MCC began in 1920 when Mennonites in North America wanted to bring relief to their religious cousins suffering starvation and persecution during the Russian Civil War.
They selected 3 young men to visit Mennonites in Russia, to discover the needs and make arrangements for shipments of food.
While on that initial mission, one of the men, Clayton Kratz, a talented college student with a fiance and a bright future was arrested when the village he was staying in was captured by one of the warring factions. He was last seen being hauled away in a cattle cart with other prisoners.
You can read more about the Clayton Kratz mystery here.

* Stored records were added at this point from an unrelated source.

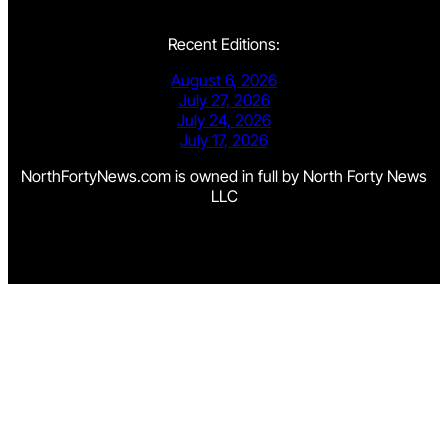
Recent Editions:
August 6, 2026
July 27, 2026
July 24, 2026
July 17, 2026
NorthFortyNews.com is owned in full by North Forty News
LLC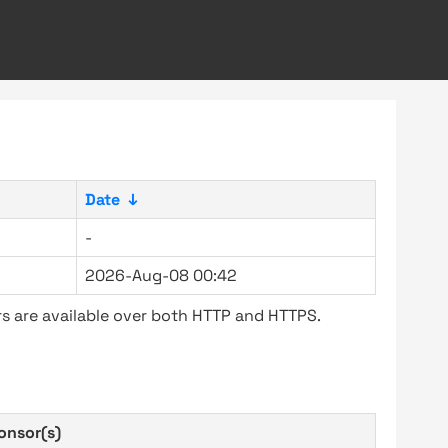
Date
↓
-
2026-Aug-08 00:42
s are available over both HTTP and HTTPS.
onsor(s)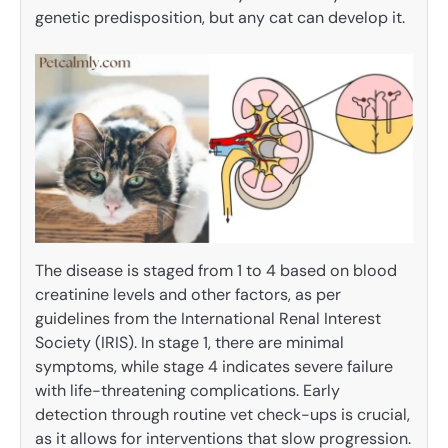
genetic predisposition, but any cat can develop it.
The disease is staged from 1 to 4 based on blood
creatinine levels and other factors, as per
guidelines from the International Renal Interest
Society (IRIS). In stage 1, there are minimal
symptoms, while stage 4 indicates severe failure
with life-threatening complications. Early
detection through routine vet check-ups is crucial,
as it allows for interventions that slow progression.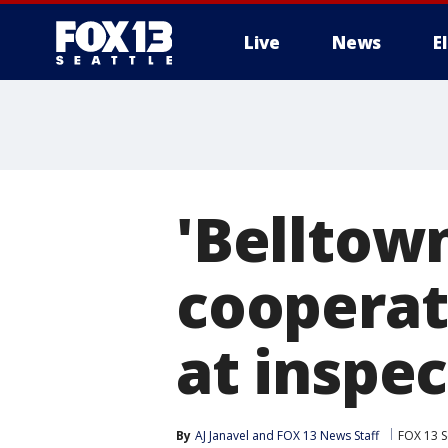
Live
News
E
'Belltown
cooperate
at inspe
By
AJ Janavel
 and 
FOX 13 News Staff
FOX 13 S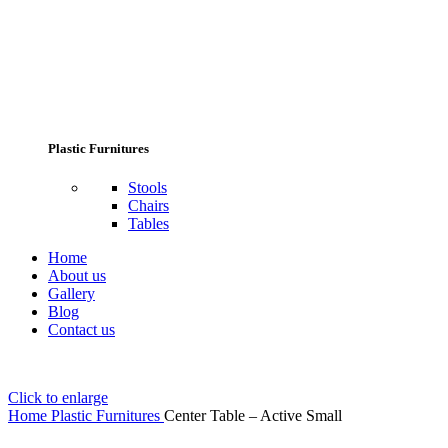
Plastic Furnitures
Stools
Chairs
Tables
Home
About us
Gallery
Blog
Contact us
Click to enlarge
Home
Plastic Furnitures
Center Table – Active Small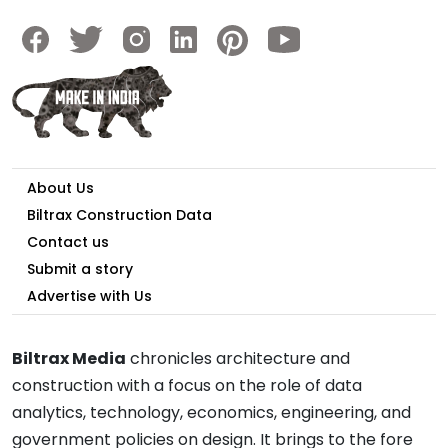
About Us
Biltrax Construction Data
Contact us
Submit a story
Advertise with Us
Biltrax Media
chronicles architecture and
construction with a focus on the role of data
analytics, technology, economics, engineering, and
government policies on design. It brings to the fore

Kratz' disappearance was a troubling beginning to a compassion organization which, wounded, but not defeated, went on to provide comfort, relief, and hope to millions of people over the next 9 decades.
Today, Mennonite Central Committee works in more than 50 countries. They provide disaster relief, community development, and peace-building in the name of Christ. They work at connecting people and ideas across cultures, political persuasions, and economic realities.
MCC has been in Haiti since the 1950's and will be there for the long haul. Several of its workers there experienced the recent earthquake.
MCC's website has multiple links to the kinds of relief they are bringing there, first-hand accounts of the earthquake, and stories of compassion by the Haitian people.
When that first 1920 mission to Russia took such a sad turn, MCC could have given up, deciding that relief work was too dangerous. But they did not. I know that many people in Haiti are grateful.